43rd ANNUAL DROSOPHILA RESEARCH CONFERENCE
April 10-14, 2002

PROGRAM AND ABSTRACT VOLUME
Workshop Abstract

11W
Wolbachia infection restores oogenesis to female-sterile Sex-lethal alleles. D.J. Starr, T.W. Cline. Molecular and Cell Biology, University of California, Berkeley.

Amorphic mutations in the sex-determining gene Sex-lethal are female lethal, but a small set of hypomorphic point mutations ( Sxlf4, Sxlf5, and Sxlf18) disrupt only Sxl's germline functions. Females with these mutations are fully viable, but are sterile due to a block in oogenesis that generates ovarian germline tumors. Laboratory stock crosses produced a Sxlf4 line in which homozygous mutant females were weakly fertile. These females produced large numbers of eggs but few offspring, because the meiotic defects also associated with Sxlf4 were not rescued.
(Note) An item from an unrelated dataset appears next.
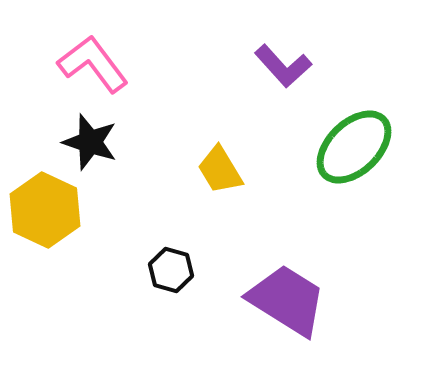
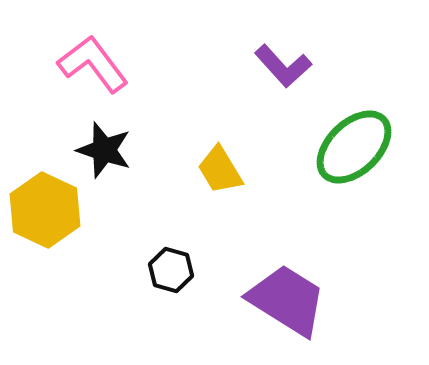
black star: moved 14 px right, 8 px down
Suppression of Sxlf4 female sterility proved to be maternally transmitted, leading us to consider Wolbachia, an intracellular bacterial parasite known to alter reproduction and sex determination in a variety of arthropods. We discovered that Sxlf4 suppression could be eliminated by tetracycline treatment, consistent with causation by a bacterial agent. Additionally, infection of a sterile Sxlf4 strain with Wolbachia from an outside source was sufficient to cause oogenesis and fertility. Wolbachia fails to suppress the closely related allele Sxlf5, showing that infection does not cause a general bypass of the requirement for Sxl in the female germ line, nor does infection generally suppress ovarian tumors. Remarkably, Sxlf18, whose molecular effects are very different from those of Sxlf4 and Sxlf5, is also suppressed, though to a lesser extent. Sxlf4 suppression mimics the natural situation observed in the wasp Asobara tapida, which requires Wolbachia infection for oogenesis (F. Dedeine et al. PNAS 98: 6247-6252). The fact that Wolbachia, a widespread manipulator of reproduction and sex determination in many species, interacts specifically with Sex-lethal, the master sex switch of the model organism D. melanogaster, should facilitate study of this fascinating category of host-parasite interactions, but also reveals an unanticipated complication in the genetic analysis of Sxl's germline functions.